Another alternative for the connection between the real space and the virtual space can be obtained with applications in COMSOL Server™ and with compiled applications created with COMSOL Compiler™. The limitation here is that the simulation running in COMSOL Server™ or in a compiled application cannot be updated during execution. However, it is possible to start or restart an execution in order to update the real physical device as well as the digital twin according to a change triggered by an event; for example, a change in a file, a command triggered by a sensor, or an event triggered by an operator. The data and the control parameters between the real space and the virtual space can be sent back and forth as results of commands triggered by these events.

Concluding Remarks

The concept of digital twins is just beginning to become viable and attractive outside of military and space applications. One of the problems that has been brought up by analysts is the lack of models and the lack of knowledge in modeling and simulations required to produce high-fidelity predictions (Ref. 3).
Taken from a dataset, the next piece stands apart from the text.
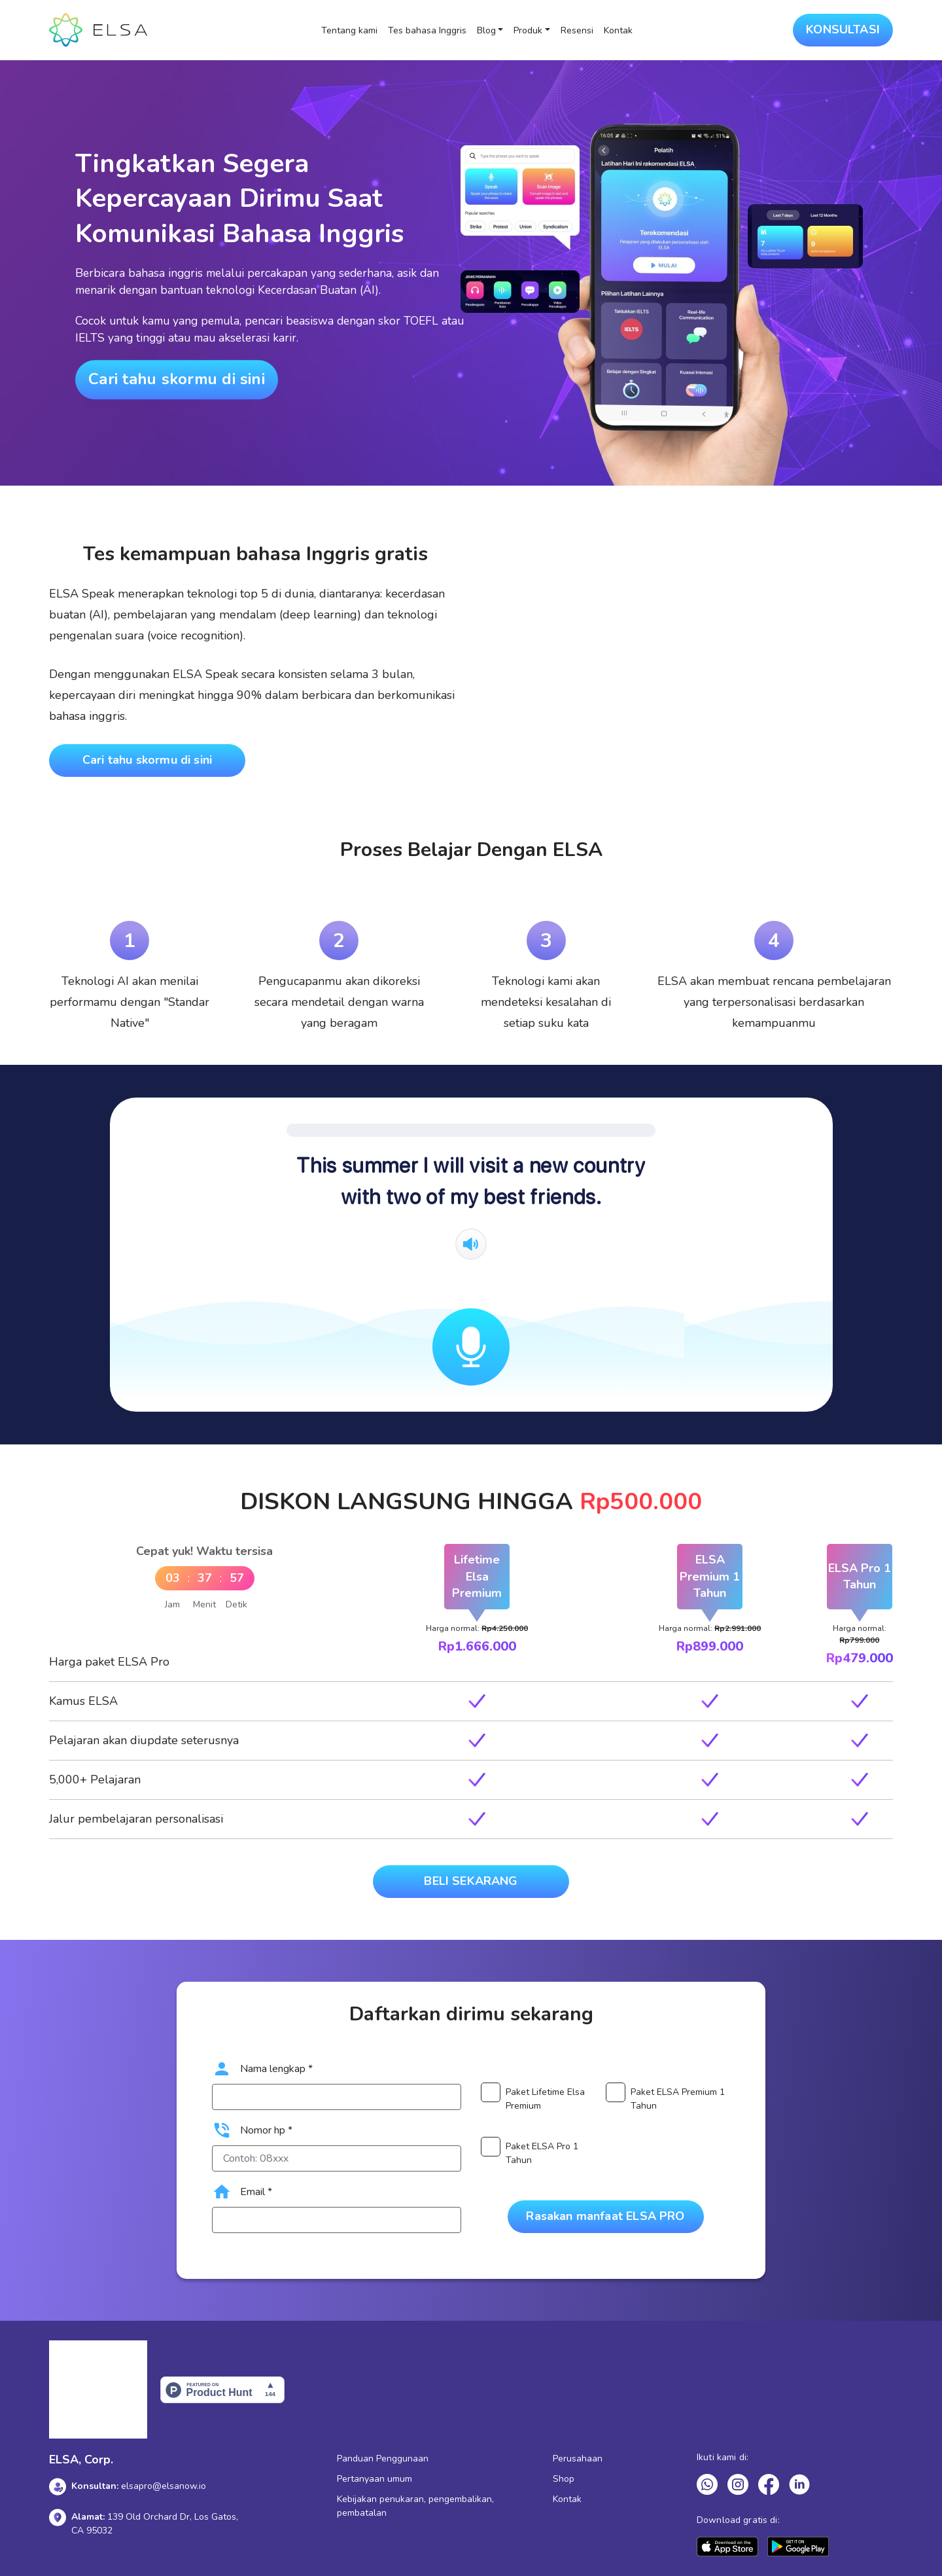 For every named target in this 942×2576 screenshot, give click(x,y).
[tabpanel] (129, 958)
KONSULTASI (843, 29)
Many digital twins rely only on statistical treatment of incoming data and table look-up on historical data in order to create the digital twin. The drawback is that this generates little knowledge and understanding of what really happens in a device or a process. It also requires a very large amount of reliable data for a large number of devices or processes of that specific make. This may be an optional approach for less expensive products that are produced in large series.

In contrast, once validated, a multiphysics model can be accurate over a wide range of operation with a minimum of data. For these reasons, the digital twins that include some kind of model-based description are desirable. For expensive products such as battery packs, reliable multiphysics models are especially desired.

Partial differential equations (PDEs) are the most accurate way to present the laws of physics (Ref. 4). COMSOL Multiphysics gives us the ability to create digital twins based on the most accurate descriptions, using multiphysics models based on PDEs.

References

  1. M. Grieves, “Digital Twin: Manufacturing Excellence through Virtual Factory Replication,” Michael W. Grieves, LLC, 2014.
  2. E. Glaessgen and D. Stargel, “The Digital Twin Paradigm for Future NASA and U.S. Air Force Vehicles,” 53rd Structures, Structural Dynamics and Materials Conference, 2012.
  3. J. Voskuil, “Model-Based — The Digital Twin,” Jos Voskuil’s Weblog, 2 July 2018; https://virtualdutchman.com/2018/07/02/model-based-the-digital-twin/.
  4. R. Feynman, Differential Calculus of Vector Fields, The Feynman Lectures on Physics, 1963–1965.